The Church of God Prison Ministry Team
If the Son therefore shall make you free, ye shall be free indeed. John 8:36

Omelets In A Bag

INGREDIENTS:
2 large eggs
cheeses
ham
onion
green pepper
tomato
hash browns
salsa

DIRECTIONS:
1. Crack 2 large eggs into a quart-size freezer bag and shake.
2. Add a variety of ingredients such as cheeses, ham, onion, green pepper, tomato, hashbrowns, salsa, etc.
3. Shake it up, make sure to get the air out of the bag and zip it up.
4. Place the bag into rolling, boiling water for exactly 13 minutes.
5. You can usually cook 6-8 omelets in a large pot. (If you have
bags with different ingredients, write them on the bag with permanent marker) Open the bags and the omelet will roll out easily.

Puffy Maine Pancakes

INGREDIENTS

2 large eggs, lightly beaten (TRY 6 EGGS TOO )

1/2 cup all-purpose flour

1/2 cup milk

1 pinch salt

1 pinch freshly grated nutmeg

3 tablespoons unsalted butter

Confectioners' sugar, for dusting

DIRECTIONS:……..

Heat oven to 425 degrees F. Place eggs, flour, milk, salt, and nutmeg in a medium bowl; whisk until combined. Batter may still be slightly lumpy. The batter may be made a day ahead and chilled overnight.

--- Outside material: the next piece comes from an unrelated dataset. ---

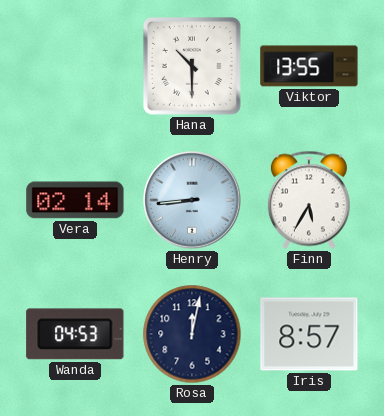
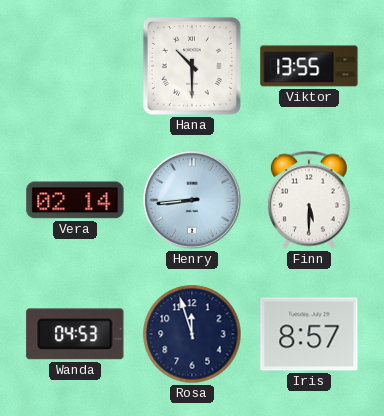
Finn: 5:35 -> 5:30
Rosa: 12:02 -> 11:57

For each pancake, melt 1 tablespoon butter in a 4-inch crepe pan or ovenproof skillet over medium-high heat. Using a ladle, pour one-third of the batter into the very hot pan; transfer pan or skillet immediately to the oven. Bake until pancake is golden brown and very puffy, about 10 minutes. Dust with confectioners' sugar; serve immediately. Yield: 4 servings

3.- Still Hungry?

These pancakes work even better if you make the batter a day ahead and chill it over night. Just whisk to combine again before cooking. We used an individual crepe pan, but you can make one twelve-inch pancake in a cast-iron skillet and serve it cut into wedges.